##### INPUT MATERIAL #####
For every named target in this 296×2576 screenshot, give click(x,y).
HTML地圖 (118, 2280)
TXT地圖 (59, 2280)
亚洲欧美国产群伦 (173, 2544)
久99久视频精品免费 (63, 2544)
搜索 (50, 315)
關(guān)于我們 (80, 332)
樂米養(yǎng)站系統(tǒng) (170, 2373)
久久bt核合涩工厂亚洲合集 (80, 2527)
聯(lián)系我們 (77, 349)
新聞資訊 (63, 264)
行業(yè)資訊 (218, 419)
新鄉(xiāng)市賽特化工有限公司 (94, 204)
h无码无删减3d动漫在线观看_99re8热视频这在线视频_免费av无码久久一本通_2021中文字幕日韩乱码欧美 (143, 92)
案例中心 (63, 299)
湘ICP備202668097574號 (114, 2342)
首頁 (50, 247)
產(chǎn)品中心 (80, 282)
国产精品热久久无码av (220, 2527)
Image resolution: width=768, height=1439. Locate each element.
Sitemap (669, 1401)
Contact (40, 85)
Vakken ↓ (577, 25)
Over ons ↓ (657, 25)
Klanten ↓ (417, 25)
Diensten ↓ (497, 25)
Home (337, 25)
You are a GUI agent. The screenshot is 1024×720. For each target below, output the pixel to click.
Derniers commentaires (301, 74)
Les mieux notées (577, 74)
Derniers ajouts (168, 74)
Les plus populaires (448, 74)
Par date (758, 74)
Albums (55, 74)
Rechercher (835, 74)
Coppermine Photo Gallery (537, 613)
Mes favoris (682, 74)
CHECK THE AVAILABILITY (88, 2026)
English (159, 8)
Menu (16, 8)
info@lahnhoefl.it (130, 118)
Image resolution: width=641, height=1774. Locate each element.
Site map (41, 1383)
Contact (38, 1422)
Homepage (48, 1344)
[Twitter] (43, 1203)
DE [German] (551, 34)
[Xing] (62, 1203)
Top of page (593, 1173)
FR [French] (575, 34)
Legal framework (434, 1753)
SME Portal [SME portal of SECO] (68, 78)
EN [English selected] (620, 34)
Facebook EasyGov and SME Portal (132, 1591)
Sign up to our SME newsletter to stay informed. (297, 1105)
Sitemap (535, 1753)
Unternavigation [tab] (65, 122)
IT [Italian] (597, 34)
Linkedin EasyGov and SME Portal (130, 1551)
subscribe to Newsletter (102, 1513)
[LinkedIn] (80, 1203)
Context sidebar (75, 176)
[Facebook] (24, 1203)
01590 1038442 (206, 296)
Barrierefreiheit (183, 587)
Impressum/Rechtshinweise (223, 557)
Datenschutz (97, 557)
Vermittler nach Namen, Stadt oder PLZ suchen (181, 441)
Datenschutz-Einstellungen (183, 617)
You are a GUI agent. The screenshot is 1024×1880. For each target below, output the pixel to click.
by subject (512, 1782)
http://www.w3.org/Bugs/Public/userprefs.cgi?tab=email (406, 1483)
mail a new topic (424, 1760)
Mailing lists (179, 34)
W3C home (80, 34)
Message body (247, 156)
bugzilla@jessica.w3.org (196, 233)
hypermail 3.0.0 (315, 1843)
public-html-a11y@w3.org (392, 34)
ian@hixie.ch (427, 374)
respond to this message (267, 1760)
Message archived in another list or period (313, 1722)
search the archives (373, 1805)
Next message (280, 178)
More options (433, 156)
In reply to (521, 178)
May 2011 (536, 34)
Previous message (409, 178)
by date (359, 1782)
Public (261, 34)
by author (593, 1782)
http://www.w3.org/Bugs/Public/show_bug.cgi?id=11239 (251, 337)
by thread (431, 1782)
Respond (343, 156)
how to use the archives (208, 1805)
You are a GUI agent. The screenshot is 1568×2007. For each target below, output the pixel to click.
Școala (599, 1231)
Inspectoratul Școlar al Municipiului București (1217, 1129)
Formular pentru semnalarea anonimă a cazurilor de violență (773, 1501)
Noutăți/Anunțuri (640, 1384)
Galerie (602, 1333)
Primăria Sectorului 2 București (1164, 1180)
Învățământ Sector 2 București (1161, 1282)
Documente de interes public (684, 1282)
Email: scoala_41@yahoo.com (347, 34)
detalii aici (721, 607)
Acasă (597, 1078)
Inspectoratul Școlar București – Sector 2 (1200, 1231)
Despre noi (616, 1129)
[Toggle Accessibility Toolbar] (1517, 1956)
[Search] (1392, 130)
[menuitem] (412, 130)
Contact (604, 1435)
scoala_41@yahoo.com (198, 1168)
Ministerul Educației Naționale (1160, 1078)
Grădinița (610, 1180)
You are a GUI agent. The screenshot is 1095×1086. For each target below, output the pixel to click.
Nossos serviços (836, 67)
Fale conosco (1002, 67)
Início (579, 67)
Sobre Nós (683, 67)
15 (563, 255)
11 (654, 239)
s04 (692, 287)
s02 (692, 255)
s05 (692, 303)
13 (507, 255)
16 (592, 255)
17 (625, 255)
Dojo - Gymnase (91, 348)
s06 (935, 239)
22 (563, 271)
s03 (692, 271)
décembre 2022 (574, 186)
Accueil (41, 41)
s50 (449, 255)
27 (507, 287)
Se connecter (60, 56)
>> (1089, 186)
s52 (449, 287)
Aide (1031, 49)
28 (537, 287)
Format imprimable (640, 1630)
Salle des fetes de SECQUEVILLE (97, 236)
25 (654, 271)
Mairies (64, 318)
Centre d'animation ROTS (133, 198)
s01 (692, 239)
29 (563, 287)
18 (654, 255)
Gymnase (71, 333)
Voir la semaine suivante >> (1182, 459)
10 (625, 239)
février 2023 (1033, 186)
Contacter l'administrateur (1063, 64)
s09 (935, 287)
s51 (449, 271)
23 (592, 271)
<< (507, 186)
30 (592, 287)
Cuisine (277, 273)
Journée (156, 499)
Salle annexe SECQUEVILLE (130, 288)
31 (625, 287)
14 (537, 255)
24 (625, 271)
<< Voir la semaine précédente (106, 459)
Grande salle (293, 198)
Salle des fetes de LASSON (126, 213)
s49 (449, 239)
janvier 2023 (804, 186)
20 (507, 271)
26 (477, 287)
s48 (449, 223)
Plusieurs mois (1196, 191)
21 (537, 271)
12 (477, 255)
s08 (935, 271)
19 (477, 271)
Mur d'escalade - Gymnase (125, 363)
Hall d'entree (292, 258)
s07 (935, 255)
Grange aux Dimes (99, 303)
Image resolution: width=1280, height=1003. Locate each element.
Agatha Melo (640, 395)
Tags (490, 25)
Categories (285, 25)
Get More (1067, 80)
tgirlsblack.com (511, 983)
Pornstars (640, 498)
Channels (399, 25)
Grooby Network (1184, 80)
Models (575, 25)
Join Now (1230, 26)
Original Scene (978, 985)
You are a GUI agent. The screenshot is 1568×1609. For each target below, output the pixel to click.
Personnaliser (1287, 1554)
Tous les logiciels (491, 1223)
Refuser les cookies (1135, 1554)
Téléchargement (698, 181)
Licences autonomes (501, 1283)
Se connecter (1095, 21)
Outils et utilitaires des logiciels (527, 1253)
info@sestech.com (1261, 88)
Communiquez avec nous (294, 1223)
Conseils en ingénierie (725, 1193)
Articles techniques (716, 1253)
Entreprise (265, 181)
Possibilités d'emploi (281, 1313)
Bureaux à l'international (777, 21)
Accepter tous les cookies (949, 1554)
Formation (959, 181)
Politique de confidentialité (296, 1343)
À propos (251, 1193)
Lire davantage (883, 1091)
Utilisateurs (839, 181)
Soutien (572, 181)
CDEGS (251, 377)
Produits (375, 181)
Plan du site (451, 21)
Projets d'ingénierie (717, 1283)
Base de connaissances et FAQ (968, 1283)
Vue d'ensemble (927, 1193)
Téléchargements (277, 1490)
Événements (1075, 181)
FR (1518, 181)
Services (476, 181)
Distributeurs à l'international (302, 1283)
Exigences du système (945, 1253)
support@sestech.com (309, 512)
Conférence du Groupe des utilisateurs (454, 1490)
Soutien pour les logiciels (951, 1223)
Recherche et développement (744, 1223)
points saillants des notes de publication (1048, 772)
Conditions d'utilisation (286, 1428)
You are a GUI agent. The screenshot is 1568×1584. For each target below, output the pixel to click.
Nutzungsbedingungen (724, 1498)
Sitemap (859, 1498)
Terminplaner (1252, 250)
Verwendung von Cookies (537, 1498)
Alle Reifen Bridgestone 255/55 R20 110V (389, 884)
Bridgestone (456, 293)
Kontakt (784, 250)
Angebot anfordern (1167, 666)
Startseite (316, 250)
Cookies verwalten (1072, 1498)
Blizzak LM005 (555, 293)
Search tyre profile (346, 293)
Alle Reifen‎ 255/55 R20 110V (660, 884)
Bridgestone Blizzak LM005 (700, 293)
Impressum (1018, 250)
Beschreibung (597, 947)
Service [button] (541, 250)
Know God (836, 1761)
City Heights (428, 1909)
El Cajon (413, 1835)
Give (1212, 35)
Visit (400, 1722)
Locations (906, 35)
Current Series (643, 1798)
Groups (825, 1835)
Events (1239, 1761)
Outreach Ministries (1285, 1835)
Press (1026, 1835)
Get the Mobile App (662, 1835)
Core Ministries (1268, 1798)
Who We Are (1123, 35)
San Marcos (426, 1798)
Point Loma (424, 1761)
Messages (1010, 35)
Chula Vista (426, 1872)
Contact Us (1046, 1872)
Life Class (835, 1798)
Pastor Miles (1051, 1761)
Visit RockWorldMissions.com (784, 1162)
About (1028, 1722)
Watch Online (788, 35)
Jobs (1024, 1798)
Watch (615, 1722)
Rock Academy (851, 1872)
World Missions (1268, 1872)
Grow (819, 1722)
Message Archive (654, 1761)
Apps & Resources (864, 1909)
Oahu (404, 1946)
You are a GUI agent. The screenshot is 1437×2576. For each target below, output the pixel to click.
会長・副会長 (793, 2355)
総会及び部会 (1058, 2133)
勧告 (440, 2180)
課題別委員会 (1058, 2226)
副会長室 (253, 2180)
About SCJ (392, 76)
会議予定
#####
**EXERCISE**
Show every line from the entries above in which the word "Reifen" appears.

**RESULT BELOW**
Alle Reifen Bridgestone 255/55 R20 110V (389, 884)
Alle Reifen‎ 255/55 R20 110V (660, 884)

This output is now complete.